The usual proscenium-style Eagle Eye Theatre was transformed into something closer to theatre in the round for Saturday afternoon’s town hall meeting concerning LNG.
The space holds about 180 people, but so many showed up that organizers had to open up the stage and bring in chairs. Still more people stood in the halls near the door to hear the discussion, bringing the total to roughly 300 people.
The meeting was hosted by MP Pam Goldsmith-Jones as part of the federal government’s environmental assessment process. It was the first of three meetings around the riding, with others in the following days in West Vancouver and Gibsons.
Because of the high turnout, Goldsmith-Jones limited speakers to three minutes, and most seemed to finish what they had to say within the allotted time.
She outlined the changes that the new federal government is making to the environmental assessment process, saying they are currently using an interim process until the new one is finalized.
“It will take several months to re-do the process,” she said.
Goldsmith-Jones highlighted the key components, which include not sending any projects back to the “starting line,” making decisions based on science, a need for public input, especially First Nations, and including greenhouse gas emissions are within the scope of assessments.
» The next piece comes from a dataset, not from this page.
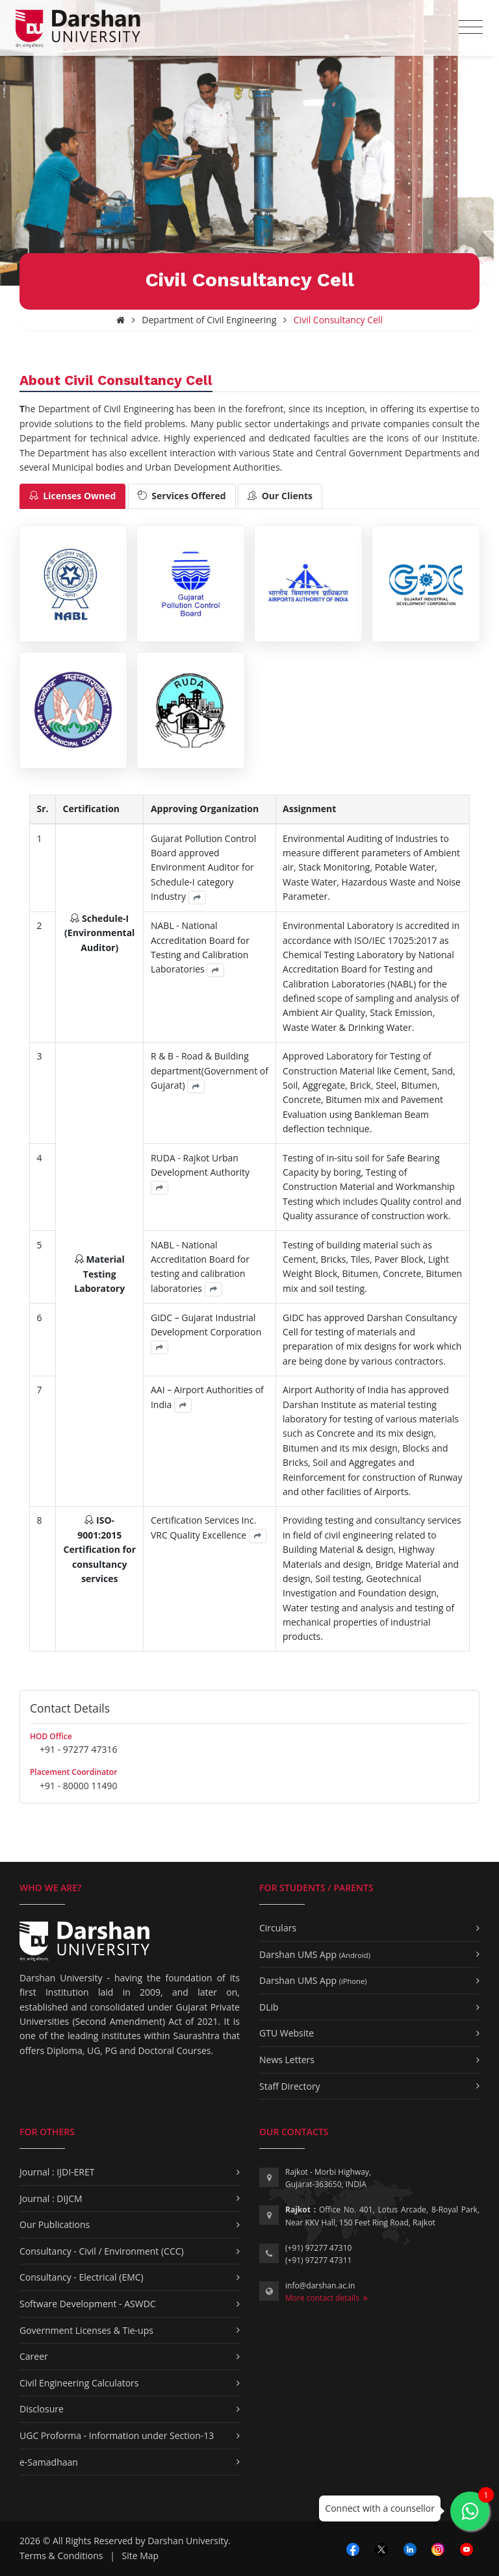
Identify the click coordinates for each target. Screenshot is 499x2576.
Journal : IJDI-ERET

When it came time for the public to speak, more than 30 people got up to the microphone and were almost unanimously opposed to Woodfibre LNG’s proposed plant.
The lone voice of assent was the first speaker. Longtime resident Astrid Andersen read a letter saying she was perturbed by the opposition, adding that people against the LNG proposal ignored projects more damaging to the environment. She also said that these people seemed to feel it was fine to run gas lines through their properties yet were opposed to LNG, calling this stance “hypocritical NIMBYism.”
Andersen cited potential economic benefits, including tax revenue, from the project.
“To have impact, we have to have export. Tourism is not enough,” she said.
She received some applause for her presentation, yet no one else spoke in favour. The opponents covered a range of reasons, including fracking safety and emissions, the threats to recovering sea life in Howe Sound, a lack of economic benefits to provincial and local governments as well as communities, the shift of benefits to Indonesia and owner Sukano Tanato, his business practices, concern about compressor stations and the need to protect the natural assets of the Sea to Sky Corridor.
“We’ve had, for the first time in living memory, orcas,” said Eoin Finn, a member of My Sea to Sky, which opposes the project.
Regional political figures including Brenda Broughton and Ken Melamed admitted they had initially been on board with the idea of expanding B.C.’s natural gas industry, saying it seemed like a better alternative to other fossil fuels, but that in recent years and after viewing research, they had changed their views for several different reasons, such as fracking emissions or problems with the province’s environmental assessment process. Melamed said, “Let’s turn our eyes to how we can use the gas locally and responsibly.”
Some were longtime residents, while others were relatively new to B.C. Nick Sopczak said he had grown up in the shadow of refineries in Sherwood Park, Alta., at a time when people were living well off the oil boom, but he said he wanted a different life.
“I chose Squamish because I wanted clear air and I wanted to look at the mountains,” he said, adding, “We are our environment. There’s no separation.”
At times, there were questions about points of order and whether the meeting was slanted in favour of one view or another. Early on, someone in the audience asked how the speakers were being presented, as almost all were on one side of the issue, to which Goldsmith-Jones responded they were speaking in the order in which they had signed up.
Later, Tracey Saxby of My Sea to Sky asked for a show of hands from the crowd as to who is favour or opposed, but Goldsmith-Jones interrupted, saying the move was not appropriate as it could intimidate people from expressing their views. Another person later said that having a show of hands was part of the democratic process.
Prior to the meeting, opponents had gathered in the school field to chant their position and hold up a banner showing the many signatures they had gathered from people against the plan.
“We’ve managed to get over 8,000 signatures on the Howe Sound petition,” Saxby said.